DEDERER: Yeah, I think you are reading that perfectly. I think that that's one of the reasons that it's important to think about this stuff right now. You know, there's this sort of question of, why write this book now? Why address this now? How is this moment different from moments in the past? And, you know, I'm 56 years old. And when I was young, I was certainly a fan of things. I was a fan of lots of things. I just didn't know anything about the makers of those things. You know, I would have the four photos of the Beatles on my bedroom wall, and I'd be - you know, obviously George is the cutest. And that was sort of the extent of what I knew.
And now that is 180-degree turn around. We now know everything about everyone. So there's this kind of simultaneous self-expression as fan and too much knowledge as fan and - or maybe just the right amount of knowledge for some people. But it comes together to create this very intense identification between the person who loves the work and the artist themselves.

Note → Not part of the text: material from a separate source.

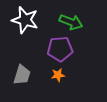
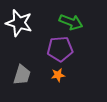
white star: moved 6 px left, 3 px down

RASCOE: But is this a solvable dilemma? Because when you talk about how deep that identification can be, you know, people may no longer listen to R. Kelly music. And then do you watch a Harvey Weinstein movie? Like, where are the lines?
DEDERER: Right. I think in every single case, there is a set of circumstances that we can look at and that are specific to that artist. But one of the big projects of the book is to get out of this idea that there's an authority there telling us what we ought to do, in both cases. You know, there's - I feel like there's often a response that you just have to separate the art from the artist. And what I very quickly realized as I started thinking about that is, like, that's impossible for me in the case of, for instance, "Manhattan" by Woody Allen. You know, it's this film about a 40-something man having a relationship with a teenage, high school girl. But I don't get to tell you what your line is.
This whole conversation is predicated on a moment and a movement where people say when they were hurt by somebody, when somebody stands up and says, this happens to me. And the way that we deal, what happens after that person says that, is not perfect. But that moment of the person saying that this is wrong is crucial because if we don't listen to people when they say something's wrong, how can we do better?
RASCOE: And then you have the information to make an informed decision about what you consume.
DEDERER: Exactly. And I don't think that that decision is necessarily a decision that's based on forgiveness. And I don't think it's based on forgetting. I think that you can know what you know and live with that complexity and be a complicated person yourself with your own history, and at the same time maybe still engage with the work.
RASCOE: That's Claire Dederer. Her new book is "Monsters: A Fan's Dilemma". Thank you so much for speaking with us.